Work task: For the listing below, print exactly the lines from the line with "Describe the element at coordinates (808, 1851)" to the line with "The image size is (373, 2576).", both included, and nothing beyond them.
-------- Given information
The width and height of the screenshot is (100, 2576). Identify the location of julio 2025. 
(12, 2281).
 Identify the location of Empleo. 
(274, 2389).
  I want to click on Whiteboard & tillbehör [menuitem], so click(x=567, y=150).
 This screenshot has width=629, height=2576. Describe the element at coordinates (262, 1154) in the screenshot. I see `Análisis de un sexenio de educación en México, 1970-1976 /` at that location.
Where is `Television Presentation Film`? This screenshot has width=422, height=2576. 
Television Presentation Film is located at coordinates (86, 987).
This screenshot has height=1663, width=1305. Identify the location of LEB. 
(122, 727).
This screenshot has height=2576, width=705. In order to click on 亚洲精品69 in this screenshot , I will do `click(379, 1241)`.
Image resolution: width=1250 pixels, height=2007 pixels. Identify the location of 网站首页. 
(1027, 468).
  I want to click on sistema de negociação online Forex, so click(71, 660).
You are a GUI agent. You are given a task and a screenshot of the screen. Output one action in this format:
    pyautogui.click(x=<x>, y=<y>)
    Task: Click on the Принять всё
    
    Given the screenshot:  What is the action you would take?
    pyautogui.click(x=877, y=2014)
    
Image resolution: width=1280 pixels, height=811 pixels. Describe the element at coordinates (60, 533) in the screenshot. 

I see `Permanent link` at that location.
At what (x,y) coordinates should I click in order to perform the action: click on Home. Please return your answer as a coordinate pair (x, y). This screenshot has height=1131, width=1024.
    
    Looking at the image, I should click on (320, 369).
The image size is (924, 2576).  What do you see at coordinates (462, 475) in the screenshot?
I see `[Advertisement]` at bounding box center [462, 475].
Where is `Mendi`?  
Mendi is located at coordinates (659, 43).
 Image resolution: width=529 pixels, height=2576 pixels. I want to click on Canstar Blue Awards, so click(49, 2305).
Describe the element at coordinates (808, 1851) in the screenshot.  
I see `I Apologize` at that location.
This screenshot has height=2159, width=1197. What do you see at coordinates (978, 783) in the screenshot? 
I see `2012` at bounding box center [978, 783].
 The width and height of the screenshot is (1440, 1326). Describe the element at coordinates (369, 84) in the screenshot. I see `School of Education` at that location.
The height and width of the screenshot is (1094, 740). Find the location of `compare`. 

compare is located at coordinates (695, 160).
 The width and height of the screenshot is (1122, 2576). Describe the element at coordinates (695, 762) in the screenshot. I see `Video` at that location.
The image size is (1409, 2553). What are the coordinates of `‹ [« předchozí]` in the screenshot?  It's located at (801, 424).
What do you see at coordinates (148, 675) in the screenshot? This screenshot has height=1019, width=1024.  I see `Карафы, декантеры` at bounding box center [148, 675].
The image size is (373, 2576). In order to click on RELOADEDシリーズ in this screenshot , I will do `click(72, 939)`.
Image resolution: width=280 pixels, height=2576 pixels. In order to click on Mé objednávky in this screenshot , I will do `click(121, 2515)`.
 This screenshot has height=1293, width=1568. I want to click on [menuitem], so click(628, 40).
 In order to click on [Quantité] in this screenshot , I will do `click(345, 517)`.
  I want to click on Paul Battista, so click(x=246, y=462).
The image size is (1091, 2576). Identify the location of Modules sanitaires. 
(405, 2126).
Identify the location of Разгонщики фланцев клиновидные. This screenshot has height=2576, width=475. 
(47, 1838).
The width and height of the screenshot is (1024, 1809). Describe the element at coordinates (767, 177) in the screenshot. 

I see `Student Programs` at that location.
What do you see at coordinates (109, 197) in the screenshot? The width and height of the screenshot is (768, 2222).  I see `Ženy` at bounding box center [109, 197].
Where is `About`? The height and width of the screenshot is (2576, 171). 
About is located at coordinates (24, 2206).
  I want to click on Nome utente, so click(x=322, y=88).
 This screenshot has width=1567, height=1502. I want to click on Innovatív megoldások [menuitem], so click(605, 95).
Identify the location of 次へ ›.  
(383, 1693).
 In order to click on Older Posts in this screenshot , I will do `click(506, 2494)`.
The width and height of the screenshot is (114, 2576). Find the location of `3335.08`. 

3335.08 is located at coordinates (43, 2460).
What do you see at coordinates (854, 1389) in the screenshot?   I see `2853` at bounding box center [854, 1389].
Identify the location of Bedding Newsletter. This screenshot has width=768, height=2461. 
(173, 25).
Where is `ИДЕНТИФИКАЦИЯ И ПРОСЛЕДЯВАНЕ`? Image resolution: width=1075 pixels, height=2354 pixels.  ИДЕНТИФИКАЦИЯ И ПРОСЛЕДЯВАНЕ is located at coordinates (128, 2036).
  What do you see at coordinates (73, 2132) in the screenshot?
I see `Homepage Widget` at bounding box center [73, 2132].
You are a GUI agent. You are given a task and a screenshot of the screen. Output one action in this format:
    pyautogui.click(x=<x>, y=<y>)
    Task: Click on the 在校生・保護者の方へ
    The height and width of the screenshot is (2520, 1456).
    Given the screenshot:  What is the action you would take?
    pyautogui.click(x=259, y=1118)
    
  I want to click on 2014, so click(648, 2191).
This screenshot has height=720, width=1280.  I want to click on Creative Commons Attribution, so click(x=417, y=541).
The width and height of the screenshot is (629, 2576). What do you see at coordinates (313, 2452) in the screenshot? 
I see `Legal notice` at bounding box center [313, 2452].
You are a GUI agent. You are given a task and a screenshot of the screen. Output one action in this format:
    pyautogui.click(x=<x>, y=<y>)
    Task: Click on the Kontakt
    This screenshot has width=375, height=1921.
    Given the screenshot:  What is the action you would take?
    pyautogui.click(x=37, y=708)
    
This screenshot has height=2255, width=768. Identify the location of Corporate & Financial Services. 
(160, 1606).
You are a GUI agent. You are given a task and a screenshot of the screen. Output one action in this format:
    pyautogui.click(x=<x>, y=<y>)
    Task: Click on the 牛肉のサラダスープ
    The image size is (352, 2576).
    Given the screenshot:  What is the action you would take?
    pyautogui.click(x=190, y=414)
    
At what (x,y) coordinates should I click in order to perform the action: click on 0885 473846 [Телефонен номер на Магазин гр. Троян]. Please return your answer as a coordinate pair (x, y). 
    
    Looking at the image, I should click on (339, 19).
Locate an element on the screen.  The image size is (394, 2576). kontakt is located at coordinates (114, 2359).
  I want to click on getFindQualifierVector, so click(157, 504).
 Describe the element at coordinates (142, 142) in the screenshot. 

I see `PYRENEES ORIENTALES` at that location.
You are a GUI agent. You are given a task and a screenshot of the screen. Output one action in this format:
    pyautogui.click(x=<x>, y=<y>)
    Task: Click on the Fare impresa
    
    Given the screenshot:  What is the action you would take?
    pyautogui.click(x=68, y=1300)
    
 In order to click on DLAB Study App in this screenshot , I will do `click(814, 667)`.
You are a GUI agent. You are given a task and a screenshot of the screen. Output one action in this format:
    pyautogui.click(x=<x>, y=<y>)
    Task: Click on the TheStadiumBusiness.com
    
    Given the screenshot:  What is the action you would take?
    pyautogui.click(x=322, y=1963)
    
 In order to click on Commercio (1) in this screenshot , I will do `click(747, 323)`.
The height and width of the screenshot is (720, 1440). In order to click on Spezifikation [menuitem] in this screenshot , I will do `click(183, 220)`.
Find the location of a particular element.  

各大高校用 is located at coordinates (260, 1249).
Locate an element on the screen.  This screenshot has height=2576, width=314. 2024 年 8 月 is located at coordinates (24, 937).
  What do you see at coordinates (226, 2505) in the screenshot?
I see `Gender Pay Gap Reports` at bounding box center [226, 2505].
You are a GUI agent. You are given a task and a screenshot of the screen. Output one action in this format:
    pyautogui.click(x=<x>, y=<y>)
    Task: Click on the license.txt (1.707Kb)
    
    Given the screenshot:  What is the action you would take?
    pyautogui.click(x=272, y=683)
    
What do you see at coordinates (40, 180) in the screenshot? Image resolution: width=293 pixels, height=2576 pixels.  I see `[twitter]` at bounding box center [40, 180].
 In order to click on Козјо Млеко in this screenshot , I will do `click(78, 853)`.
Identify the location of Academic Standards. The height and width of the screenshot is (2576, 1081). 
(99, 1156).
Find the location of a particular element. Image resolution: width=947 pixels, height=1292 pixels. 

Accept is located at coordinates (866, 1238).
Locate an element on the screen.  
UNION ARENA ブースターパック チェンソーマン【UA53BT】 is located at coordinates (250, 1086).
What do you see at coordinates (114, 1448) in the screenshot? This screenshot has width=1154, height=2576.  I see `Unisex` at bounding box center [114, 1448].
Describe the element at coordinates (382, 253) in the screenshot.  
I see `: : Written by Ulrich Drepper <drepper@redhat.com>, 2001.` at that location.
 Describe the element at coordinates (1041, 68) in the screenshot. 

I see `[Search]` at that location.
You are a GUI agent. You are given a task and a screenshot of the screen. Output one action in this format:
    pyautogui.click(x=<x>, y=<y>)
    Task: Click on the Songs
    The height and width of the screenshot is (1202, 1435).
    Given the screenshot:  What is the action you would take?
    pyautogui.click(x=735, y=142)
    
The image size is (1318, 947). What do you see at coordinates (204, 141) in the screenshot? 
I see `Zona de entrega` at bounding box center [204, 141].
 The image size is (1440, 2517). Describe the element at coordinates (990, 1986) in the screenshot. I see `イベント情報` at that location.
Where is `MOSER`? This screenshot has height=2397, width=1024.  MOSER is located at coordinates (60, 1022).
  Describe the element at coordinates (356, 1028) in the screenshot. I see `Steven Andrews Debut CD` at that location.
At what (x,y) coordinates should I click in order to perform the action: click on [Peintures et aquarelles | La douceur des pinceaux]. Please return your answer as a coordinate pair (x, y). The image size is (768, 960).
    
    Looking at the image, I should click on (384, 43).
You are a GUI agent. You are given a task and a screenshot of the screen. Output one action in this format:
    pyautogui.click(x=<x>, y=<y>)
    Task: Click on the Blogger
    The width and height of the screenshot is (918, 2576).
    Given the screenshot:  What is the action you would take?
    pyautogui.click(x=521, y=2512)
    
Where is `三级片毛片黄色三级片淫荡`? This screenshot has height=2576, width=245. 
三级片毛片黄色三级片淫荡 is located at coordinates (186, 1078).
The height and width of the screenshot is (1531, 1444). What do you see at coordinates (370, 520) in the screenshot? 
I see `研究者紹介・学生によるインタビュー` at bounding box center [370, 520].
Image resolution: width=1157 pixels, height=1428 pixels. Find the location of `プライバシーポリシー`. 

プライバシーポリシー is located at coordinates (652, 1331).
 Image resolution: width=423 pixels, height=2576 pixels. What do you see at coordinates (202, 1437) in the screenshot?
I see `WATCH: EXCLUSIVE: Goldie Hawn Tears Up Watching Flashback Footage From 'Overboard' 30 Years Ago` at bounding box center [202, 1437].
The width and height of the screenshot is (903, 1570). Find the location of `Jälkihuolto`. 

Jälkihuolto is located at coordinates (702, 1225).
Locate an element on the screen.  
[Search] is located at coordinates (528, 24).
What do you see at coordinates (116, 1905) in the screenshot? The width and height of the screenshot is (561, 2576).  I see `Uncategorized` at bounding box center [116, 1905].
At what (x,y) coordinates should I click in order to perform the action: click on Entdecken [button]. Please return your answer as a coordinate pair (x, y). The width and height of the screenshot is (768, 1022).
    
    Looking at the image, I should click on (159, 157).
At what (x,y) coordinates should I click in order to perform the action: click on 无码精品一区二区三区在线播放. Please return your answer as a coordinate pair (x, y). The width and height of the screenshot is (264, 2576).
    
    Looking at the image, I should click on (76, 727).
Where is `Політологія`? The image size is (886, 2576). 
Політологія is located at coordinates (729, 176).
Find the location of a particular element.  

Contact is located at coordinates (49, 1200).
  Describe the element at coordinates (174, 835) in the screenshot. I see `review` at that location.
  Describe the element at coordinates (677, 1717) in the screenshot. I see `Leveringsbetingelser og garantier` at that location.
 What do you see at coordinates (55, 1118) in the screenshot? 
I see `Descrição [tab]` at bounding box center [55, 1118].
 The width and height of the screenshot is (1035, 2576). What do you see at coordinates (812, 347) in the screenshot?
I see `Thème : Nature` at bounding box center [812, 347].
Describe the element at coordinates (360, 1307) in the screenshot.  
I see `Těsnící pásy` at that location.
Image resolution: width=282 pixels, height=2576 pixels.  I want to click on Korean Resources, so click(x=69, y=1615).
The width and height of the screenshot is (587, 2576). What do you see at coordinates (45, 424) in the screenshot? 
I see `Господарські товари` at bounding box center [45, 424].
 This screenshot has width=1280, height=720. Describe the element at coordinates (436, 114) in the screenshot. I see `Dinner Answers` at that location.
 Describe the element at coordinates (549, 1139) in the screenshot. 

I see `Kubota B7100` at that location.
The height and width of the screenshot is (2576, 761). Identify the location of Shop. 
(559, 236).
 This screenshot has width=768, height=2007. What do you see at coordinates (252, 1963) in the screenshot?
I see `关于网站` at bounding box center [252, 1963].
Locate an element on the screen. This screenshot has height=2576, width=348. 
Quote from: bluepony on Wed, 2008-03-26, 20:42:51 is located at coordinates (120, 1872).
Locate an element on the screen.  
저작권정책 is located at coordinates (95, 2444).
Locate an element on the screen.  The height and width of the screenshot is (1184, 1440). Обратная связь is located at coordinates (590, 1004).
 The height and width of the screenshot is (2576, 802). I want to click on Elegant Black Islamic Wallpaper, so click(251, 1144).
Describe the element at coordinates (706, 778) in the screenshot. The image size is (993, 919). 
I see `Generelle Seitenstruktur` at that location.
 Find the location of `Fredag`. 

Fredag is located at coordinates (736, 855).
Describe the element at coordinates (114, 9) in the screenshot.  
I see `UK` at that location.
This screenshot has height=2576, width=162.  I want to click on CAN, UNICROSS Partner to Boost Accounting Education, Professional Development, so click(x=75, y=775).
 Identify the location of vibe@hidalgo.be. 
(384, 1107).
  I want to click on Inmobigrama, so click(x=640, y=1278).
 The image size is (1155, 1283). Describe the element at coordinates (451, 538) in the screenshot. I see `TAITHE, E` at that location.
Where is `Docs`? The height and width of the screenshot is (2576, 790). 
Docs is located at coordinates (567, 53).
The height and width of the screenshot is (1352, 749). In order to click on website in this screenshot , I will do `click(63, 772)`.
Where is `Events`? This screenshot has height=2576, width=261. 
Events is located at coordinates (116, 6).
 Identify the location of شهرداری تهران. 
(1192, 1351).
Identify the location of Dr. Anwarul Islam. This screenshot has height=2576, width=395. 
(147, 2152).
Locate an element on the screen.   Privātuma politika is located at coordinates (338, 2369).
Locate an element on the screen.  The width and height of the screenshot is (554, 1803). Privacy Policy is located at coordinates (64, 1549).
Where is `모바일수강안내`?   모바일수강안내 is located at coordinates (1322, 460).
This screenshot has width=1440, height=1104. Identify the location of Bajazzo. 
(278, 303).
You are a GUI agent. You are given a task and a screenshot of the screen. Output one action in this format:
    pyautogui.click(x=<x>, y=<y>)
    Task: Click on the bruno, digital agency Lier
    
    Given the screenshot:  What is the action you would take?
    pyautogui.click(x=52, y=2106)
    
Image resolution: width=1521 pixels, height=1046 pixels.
----------------
Answer:
Describe the element at coordinates (808, 1851) in the screenshot.  
I see `I Apologize` at that location.
This screenshot has height=2159, width=1197. What do you see at coordinates (978, 783) in the screenshot? 
I see `2012` at bounding box center [978, 783].
 The width and height of the screenshot is (1440, 1326). Describe the element at coordinates (369, 84) in the screenshot. I see `School of Education` at that location.
The height and width of the screenshot is (1094, 740). Find the location of `compare`. 

compare is located at coordinates (695, 160).
 The width and height of the screenshot is (1122, 2576). Describe the element at coordinates (695, 762) in the screenshot. I see `Video` at that location.
The image size is (1409, 2553). What are the coordinates of `‹ [« předchozí]` in the screenshot?  It's located at (801, 424).
What do you see at coordinates (148, 675) in the screenshot? This screenshot has height=1019, width=1024.  I see `Карафы, декантеры` at bounding box center [148, 675].
The image size is (373, 2576). In order to click on RELOADEDシリーズ in this screenshot , I will do `click(72, 939)`.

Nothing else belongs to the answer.